Correct design of handheld products is crucial for preventing upper extremity acute trauma disorders (ATD) and cumulative trauma disorders (CTD), such as blisters, carpal tunnel syndrome, hand-arm vibration syndrome, tendonitis, etc. [1]. In order to prevent this, authors have provided guidelines and mathematical models for determining the sizes and shapes of the product handles to maximize finger-force exertion, comfort, contact area, thus minimizing the chances to develop ATD and CTD [25].

The mechanical properties of the skin and subcutaneous tissue are very important during grasping tasks as they are in direct contact and the forces and moments are transferred from the product to the whole hand-arm system. It has been shown that skin and subcutaneous tissue have non-linear viscoelastic properties, where the skin is stiffer than the subcutaneous tissue [6, 7]. Both have low stiffness regions at small strains followed by a substantial increase in the stiffness when the strain increases.

A power grasp can yield a contact pressure of the fingertip of 80 kPa or over, which has been shown as excessive loading for skin and subcutaneous tissue [8]. Authors also provided rough guidelines of pressure discomfort (PDT) and also pressure-pain threshold (PPT). Values between 100 kPa and almost 200 kPa have been reported [9, 10]. Handheld products which require high grip, push, pull or torque exertion on the handle produce high contact pressures, which is known to be one of the primary factors for the ATD and also CTD development [11]. In order to maintain the desired user performance, the designer has to design tool-handles, which distributes contact pressure more evenly and do not exceed the provided limits [9].

Most authors have focused on the sizes and the shapes of the product handles, but neglected those interface materials of the handles that are in direct contact with the user’s hand. Authors provided basic guidelines regarding the material choice, but did not investigate and consider the mechanical behaviour of the skin and soft tissue whilst grasping handles of different materials [12].

It has already been shown that cellular materials can be characterised to meet specific mechanical behaviour [13]. Within such context we have already proposed a composite hyper-elastic foam material that can lower the contact pressure whilst keeping the low deformation rate of the product handle material to maintain a sufficient stability rate when using the product [14].

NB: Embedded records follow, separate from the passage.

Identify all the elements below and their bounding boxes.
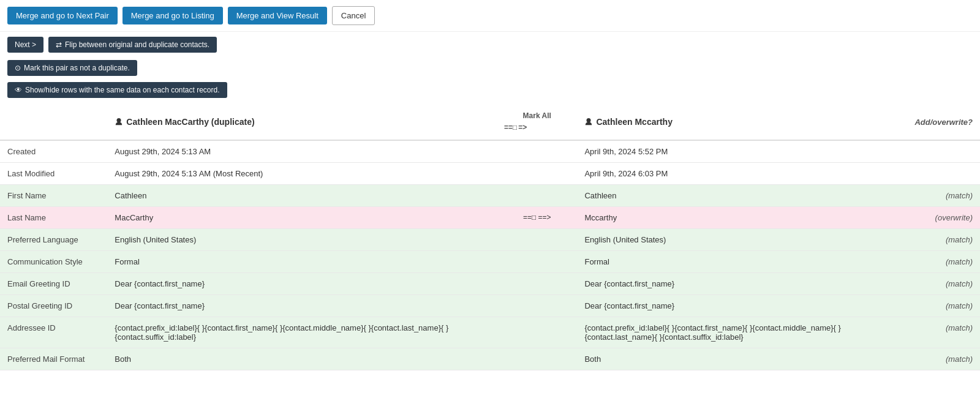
mark-all-label: Mark All [523, 111, 551, 120]
cell-status: (match) [899, 229, 980, 251]
table-row: Preferred LanguageEnglish (United States… [0, 229, 980, 251]
flip-label: Flip between original and duplicate cont… [65, 40, 209, 49]
next-button[interactable]: Next > [7, 37, 43, 53]
mark-all-arrows[interactable]: ==□ => [504, 122, 570, 133]
cell-status: (match) [899, 185, 980, 207]
cell-original-value: English (United States) [577, 229, 899, 251]
cell-original-value: Formal [577, 251, 899, 273]
cell-merge-action [497, 348, 578, 370]
show-hide-button[interactable]: 👁 Show/hide rows with the same data on e… [7, 82, 227, 98]
cell-label: Created [0, 140, 107, 163]
table-row: Addressee ID{contact.prefix_id:label}{ }… [0, 317, 980, 348]
top-toolbar: Merge and go to Next Pair Merge and go t… [0, 0, 980, 32]
cell-duplicate-value: Dear {contact.first_name} [107, 273, 497, 295]
table-row: Last NameMacCarthy==□ ==>Mccarthy(overwr… [0, 207, 980, 229]
th-mark-all: Mark All ==□ => [497, 104, 578, 140]
cell-status: (match) [899, 348, 980, 370]
table-row: CreatedAugust 29th, 2024 5:13 AMApril 9t… [0, 140, 980, 163]
table-body: CreatedAugust 29th, 2024 5:13 AMApril 9t… [0, 140, 980, 370]
show-hide-label: Show/hide rows with the same data on eac… [25, 86, 220, 94]
cell-status: (match) [899, 295, 980, 317]
cell-label: Last Modified [0, 163, 107, 185]
merge-view-button[interactable]: Merge and View Result [228, 7, 327, 24]
flip-icon: ⇄ [56, 40, 62, 49]
cell-status: (match) [899, 251, 980, 273]
cell-status: (overwrite) [899, 207, 980, 229]
cell-status: (match) [899, 273, 980, 295]
cell-merge-action [497, 229, 578, 251]
merge-listing-button[interactable]: Merge and go to Listing [123, 7, 223, 24]
cell-original-value: Both [577, 348, 899, 370]
table-row: First NameCathleenCathleen(match) [0, 185, 980, 207]
table-row: Last ModifiedAugust 29th, 2024 5:13 AM (… [0, 163, 980, 185]
cell-label: Addressee ID [0, 317, 107, 348]
cell-original-value: Dear {contact.first_name} [577, 295, 899, 317]
cell-original-value: Mccarthy [577, 207, 899, 229]
cell-duplicate-value: Dear {contact.first_name} [107, 295, 497, 317]
merge-arrow[interactable]: ==□ ==> [504, 213, 570, 222]
mark-not-duplicate-row: ⊙ Mark this pair as not a duplicate. [0, 58, 980, 78]
table-row: Communication StyleFormalFormal(match) [0, 251, 980, 273]
user-icon-original [584, 118, 593, 126]
mark-not-duplicate-button[interactable]: ⊙ Mark this pair as not a duplicate. [7, 60, 137, 76]
cell-original-value: Dear {contact.first_name} [577, 273, 899, 295]
show-hide-row: 👁 Show/hide rows with the same data on e… [0, 78, 980, 104]
th-status: Add/overwrite? [899, 104, 980, 140]
cell-merge-action [497, 163, 578, 185]
cell-duplicate-value: Formal [107, 251, 497, 273]
cell-merge-action [497, 317, 578, 348]
cell-status [899, 163, 980, 185]
merge-table: Cathleen MacCarthy (duplicate) Mark All … [0, 104, 980, 370]
merge-next-button[interactable]: Merge and go to Next Pair [7, 7, 118, 24]
cell-label: Postal Greeting ID [0, 295, 107, 317]
table-row: Preferred Mail FormatBothBoth(match) [0, 348, 980, 370]
cell-label: Communication Style [0, 251, 107, 273]
user-icon-duplicate [115, 118, 123, 126]
next-label: Next > [15, 40, 36, 49]
cell-label: Preferred Mail Format [0, 348, 107, 370]
cell-merge-action [497, 273, 578, 295]
th-original-label: Cathleen Mccarthy [596, 117, 672, 127]
cell-merge-action[interactable]: ==□ ==> [497, 207, 578, 229]
th-label [0, 104, 107, 140]
table-row: Email Greeting IDDear {contact.first_nam… [0, 273, 980, 295]
mark-not-duplicate-icon: ⊙ [15, 64, 21, 72]
cell-duplicate-value: English (United States) [107, 229, 497, 251]
cell-status: (match) [899, 317, 980, 348]
cell-status [899, 140, 980, 163]
svg-point-1 [587, 118, 591, 122]
cell-label: Preferred Language [0, 229, 107, 251]
cell-label: Email Greeting ID [0, 273, 107, 295]
cell-original-value: {contact.prefix_id:label}{ }{contact.fir… [577, 317, 899, 348]
cell-label: First Name [0, 185, 107, 207]
cell-original-value: Cathleen [577, 185, 899, 207]
table-header-row: Cathleen MacCarthy (duplicate) Mark All … [0, 104, 980, 140]
cell-duplicate-value: August 29th, 2024 5:13 AM (Most Recent) [107, 163, 497, 185]
cell-original-value: April 9th, 2024 6:03 PM [577, 163, 899, 185]
cell-duplicate-value: {contact.prefix_id:label}{ }{contact.fir… [107, 317, 497, 348]
cancel-button[interactable]: Cancel [332, 6, 375, 25]
cell-duplicate-value: Both [107, 348, 497, 370]
table-row: Postal Greeting IDDear {contact.first_na… [0, 295, 980, 317]
cell-merge-action [497, 185, 578, 207]
th-original: Cathleen Mccarthy [577, 104, 899, 140]
svg-point-0 [117, 118, 121, 122]
cell-merge-action [497, 251, 578, 273]
cell-duplicate-value: August 29th, 2024 5:13 AM [107, 140, 497, 163]
th-duplicate-label: Cathleen MacCarthy (duplicate) [126, 117, 254, 127]
mark-not-duplicate-label: Mark this pair as not a duplicate. [24, 64, 130, 72]
merge-table-container: Cathleen MacCarthy (duplicate) Mark All … [0, 104, 980, 370]
secondary-toolbar: Next > ⇄ Flip between original and dupli… [0, 32, 980, 58]
show-hide-icon: 👁 [15, 86, 22, 94]
cell-merge-action [497, 295, 578, 317]
th-duplicate: Cathleen MacCarthy (duplicate) [107, 104, 497, 140]
cell-label: Last Name [0, 207, 107, 229]
flip-button[interactable]: ⇄ Flip between original and duplicate co… [48, 37, 217, 53]
cell-original-value: April 9th, 2024 5:52 PM [577, 140, 899, 163]
cell-duplicate-value: Cathleen [107, 185, 497, 207]
cell-duplicate-value: MacCarthy [107, 207, 497, 229]
cell-merge-action [497, 140, 578, 163]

Due to high complexity of the simulated system of the fingertip and hyper-elastic foam with non-linear materials, it is difficult to propose a foam material with optimal material properties for optimal mechanical behaviour of the system.

In this regard we utilized optimisation to find the optimal material parameters of the interface hyper-elastic foam material. The optimisation was set to determine material parameters of the interface material which stays firm during low grasping forces to provide stability of the product in hands and deforms when a critical contact pressure is reached to provide higher contact area. This lowers the contact pressure on the hand and thereby increases comfort and lowers the risk of ATD and CTD development.

2 Methods

In order to perform numerical simulations we used finite element simulation software Abaqus/CAE 6.10 from Dassault Systems (France). The optimisation procedure has been performed using an in-house developed software called OptiMax.

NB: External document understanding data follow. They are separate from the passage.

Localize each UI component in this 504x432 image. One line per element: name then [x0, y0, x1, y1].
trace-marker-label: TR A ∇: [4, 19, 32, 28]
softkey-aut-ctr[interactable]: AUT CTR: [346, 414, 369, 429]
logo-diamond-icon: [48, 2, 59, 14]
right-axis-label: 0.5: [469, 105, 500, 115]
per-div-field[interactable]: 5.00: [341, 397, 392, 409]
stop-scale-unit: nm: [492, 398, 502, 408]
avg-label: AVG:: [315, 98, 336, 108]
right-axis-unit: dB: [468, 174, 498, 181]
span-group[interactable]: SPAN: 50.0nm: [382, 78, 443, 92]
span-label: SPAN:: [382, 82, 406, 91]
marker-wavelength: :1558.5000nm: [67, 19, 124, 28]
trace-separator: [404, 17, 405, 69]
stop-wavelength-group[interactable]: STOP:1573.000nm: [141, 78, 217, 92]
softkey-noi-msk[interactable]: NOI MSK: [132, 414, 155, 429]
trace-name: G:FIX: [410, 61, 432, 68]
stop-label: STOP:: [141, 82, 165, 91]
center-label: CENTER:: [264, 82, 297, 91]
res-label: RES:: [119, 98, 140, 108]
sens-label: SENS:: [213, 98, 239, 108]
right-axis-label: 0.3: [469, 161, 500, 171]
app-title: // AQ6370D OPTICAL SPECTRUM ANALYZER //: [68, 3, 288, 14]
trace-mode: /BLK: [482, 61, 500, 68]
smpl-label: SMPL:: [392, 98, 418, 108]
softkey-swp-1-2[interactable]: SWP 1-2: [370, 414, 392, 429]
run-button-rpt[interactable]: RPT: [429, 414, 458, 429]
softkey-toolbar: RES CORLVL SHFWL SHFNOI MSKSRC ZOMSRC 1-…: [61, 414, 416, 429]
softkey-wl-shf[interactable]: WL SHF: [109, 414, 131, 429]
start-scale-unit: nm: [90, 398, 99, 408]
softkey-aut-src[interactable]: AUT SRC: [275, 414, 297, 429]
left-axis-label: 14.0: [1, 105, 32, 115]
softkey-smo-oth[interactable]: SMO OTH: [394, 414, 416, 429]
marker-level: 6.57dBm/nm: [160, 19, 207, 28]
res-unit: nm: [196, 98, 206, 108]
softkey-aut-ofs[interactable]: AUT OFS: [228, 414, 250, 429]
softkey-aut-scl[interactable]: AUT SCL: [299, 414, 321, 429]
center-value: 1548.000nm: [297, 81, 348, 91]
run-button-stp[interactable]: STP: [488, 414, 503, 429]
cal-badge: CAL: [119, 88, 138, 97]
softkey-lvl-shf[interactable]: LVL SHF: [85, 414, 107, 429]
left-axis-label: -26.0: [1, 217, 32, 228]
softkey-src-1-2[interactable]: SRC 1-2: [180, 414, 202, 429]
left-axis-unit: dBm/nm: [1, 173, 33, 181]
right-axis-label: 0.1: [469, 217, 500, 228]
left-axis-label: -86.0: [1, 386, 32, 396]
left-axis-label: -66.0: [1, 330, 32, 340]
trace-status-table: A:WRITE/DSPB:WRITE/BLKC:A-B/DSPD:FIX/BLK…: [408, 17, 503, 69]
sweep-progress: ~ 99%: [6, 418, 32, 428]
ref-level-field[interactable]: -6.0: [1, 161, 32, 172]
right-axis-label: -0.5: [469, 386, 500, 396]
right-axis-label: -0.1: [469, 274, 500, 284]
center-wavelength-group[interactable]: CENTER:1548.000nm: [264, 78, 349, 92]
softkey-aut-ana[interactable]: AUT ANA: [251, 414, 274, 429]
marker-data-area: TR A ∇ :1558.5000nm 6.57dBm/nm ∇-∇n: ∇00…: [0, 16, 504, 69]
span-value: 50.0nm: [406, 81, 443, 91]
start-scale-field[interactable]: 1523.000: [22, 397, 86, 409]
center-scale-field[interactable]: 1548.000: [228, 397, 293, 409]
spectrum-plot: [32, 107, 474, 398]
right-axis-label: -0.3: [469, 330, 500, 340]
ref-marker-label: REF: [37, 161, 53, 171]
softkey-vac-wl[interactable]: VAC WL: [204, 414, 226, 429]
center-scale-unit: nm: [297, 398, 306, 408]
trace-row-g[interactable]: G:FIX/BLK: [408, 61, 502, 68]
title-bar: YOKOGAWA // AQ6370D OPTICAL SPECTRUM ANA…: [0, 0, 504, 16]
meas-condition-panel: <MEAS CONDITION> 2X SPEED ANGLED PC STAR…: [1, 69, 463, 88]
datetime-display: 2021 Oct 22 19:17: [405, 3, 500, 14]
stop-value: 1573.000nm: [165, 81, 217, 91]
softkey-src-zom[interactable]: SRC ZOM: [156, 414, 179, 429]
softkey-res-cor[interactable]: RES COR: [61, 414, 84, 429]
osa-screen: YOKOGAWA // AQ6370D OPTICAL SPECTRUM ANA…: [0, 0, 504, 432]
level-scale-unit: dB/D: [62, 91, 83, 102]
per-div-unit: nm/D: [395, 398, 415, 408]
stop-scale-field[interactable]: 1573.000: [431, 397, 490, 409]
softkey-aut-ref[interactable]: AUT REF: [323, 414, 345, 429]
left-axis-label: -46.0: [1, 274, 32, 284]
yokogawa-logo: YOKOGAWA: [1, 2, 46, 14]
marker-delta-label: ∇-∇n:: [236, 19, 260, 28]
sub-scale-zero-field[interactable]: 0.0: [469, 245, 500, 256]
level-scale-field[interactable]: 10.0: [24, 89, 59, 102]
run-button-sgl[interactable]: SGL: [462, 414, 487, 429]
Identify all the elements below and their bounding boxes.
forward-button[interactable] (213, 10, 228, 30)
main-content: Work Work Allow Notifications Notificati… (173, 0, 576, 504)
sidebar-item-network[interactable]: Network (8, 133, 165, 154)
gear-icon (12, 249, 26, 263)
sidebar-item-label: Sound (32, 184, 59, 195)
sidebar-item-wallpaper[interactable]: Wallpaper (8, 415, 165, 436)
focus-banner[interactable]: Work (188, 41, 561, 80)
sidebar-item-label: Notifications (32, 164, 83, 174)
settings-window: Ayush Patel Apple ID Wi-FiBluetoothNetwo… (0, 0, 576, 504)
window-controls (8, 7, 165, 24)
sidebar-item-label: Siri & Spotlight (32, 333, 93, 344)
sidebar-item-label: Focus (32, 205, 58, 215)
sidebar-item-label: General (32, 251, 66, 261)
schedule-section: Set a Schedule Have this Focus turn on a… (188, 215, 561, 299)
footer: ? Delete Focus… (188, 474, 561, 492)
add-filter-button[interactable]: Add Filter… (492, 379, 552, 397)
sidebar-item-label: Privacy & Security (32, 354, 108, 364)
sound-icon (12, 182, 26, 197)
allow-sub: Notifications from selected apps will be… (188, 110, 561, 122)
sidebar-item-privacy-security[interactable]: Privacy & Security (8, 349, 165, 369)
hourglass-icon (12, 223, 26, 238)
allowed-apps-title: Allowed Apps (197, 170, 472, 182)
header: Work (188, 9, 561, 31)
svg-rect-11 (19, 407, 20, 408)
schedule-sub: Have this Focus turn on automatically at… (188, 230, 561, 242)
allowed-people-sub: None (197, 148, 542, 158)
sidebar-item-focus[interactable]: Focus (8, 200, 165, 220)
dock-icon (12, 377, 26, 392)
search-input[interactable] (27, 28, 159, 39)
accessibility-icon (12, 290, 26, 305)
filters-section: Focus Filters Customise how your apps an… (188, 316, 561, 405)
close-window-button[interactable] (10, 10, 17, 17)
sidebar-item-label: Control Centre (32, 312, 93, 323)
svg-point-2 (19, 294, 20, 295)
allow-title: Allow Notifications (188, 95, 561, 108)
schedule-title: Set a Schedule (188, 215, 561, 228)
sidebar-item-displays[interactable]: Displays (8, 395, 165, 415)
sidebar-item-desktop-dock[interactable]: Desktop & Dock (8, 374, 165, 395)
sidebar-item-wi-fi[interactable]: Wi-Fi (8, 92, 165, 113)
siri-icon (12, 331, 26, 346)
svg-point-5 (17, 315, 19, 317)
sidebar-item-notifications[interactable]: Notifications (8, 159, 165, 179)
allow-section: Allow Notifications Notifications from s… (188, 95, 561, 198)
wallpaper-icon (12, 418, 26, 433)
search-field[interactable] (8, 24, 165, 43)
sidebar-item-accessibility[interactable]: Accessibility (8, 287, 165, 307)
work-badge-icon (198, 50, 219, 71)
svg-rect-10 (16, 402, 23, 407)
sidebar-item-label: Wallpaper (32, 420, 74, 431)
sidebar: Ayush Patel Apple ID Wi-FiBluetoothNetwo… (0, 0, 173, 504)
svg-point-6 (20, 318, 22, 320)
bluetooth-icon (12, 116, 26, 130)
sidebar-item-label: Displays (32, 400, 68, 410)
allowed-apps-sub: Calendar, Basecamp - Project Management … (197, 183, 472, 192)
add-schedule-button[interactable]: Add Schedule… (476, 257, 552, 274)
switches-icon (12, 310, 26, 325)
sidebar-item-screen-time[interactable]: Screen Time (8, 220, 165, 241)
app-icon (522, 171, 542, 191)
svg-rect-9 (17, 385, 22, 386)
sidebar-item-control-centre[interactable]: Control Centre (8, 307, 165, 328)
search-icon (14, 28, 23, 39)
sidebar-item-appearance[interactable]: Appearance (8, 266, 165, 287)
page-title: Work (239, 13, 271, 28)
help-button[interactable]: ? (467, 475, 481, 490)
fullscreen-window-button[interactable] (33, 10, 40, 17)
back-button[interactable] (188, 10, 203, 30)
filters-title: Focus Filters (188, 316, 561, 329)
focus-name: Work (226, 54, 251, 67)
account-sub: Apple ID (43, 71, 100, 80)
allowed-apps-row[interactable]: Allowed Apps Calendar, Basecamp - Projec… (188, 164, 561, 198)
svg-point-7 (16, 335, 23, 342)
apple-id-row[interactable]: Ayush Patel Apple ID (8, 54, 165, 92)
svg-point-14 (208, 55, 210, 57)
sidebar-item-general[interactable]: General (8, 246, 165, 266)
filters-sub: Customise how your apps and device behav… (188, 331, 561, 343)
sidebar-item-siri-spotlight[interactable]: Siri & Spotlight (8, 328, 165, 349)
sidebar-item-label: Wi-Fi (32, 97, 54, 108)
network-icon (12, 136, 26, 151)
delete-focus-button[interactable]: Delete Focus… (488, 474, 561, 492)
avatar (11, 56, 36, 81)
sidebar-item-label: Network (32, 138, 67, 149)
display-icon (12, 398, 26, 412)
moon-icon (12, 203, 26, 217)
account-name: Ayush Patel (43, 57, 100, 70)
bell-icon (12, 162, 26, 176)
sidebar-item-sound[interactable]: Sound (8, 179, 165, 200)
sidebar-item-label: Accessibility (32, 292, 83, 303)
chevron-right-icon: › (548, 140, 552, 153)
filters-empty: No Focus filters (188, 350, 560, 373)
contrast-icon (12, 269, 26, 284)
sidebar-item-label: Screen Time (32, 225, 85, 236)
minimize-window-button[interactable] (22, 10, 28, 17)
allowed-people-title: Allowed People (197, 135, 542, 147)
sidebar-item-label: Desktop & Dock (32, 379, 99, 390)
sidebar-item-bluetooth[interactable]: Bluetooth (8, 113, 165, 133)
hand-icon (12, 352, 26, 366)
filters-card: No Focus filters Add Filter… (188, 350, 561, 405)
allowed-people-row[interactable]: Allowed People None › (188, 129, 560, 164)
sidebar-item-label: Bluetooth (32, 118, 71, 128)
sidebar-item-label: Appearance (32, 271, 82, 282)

2.1 Finite Element Model – Geometrical and Boundary Conditions

The FE model was constructed based on existing fingertip FE models [15]. We modelled a symmetrical model to lower the needed computational power for optimisation process. The product interface material has been modelled as a flat rectangle with two sections using 1 mm protection layer of EPDM rubber and 3 mm hyper-elastic foam layer for the appropriate deformation during grasping (Fig. 1).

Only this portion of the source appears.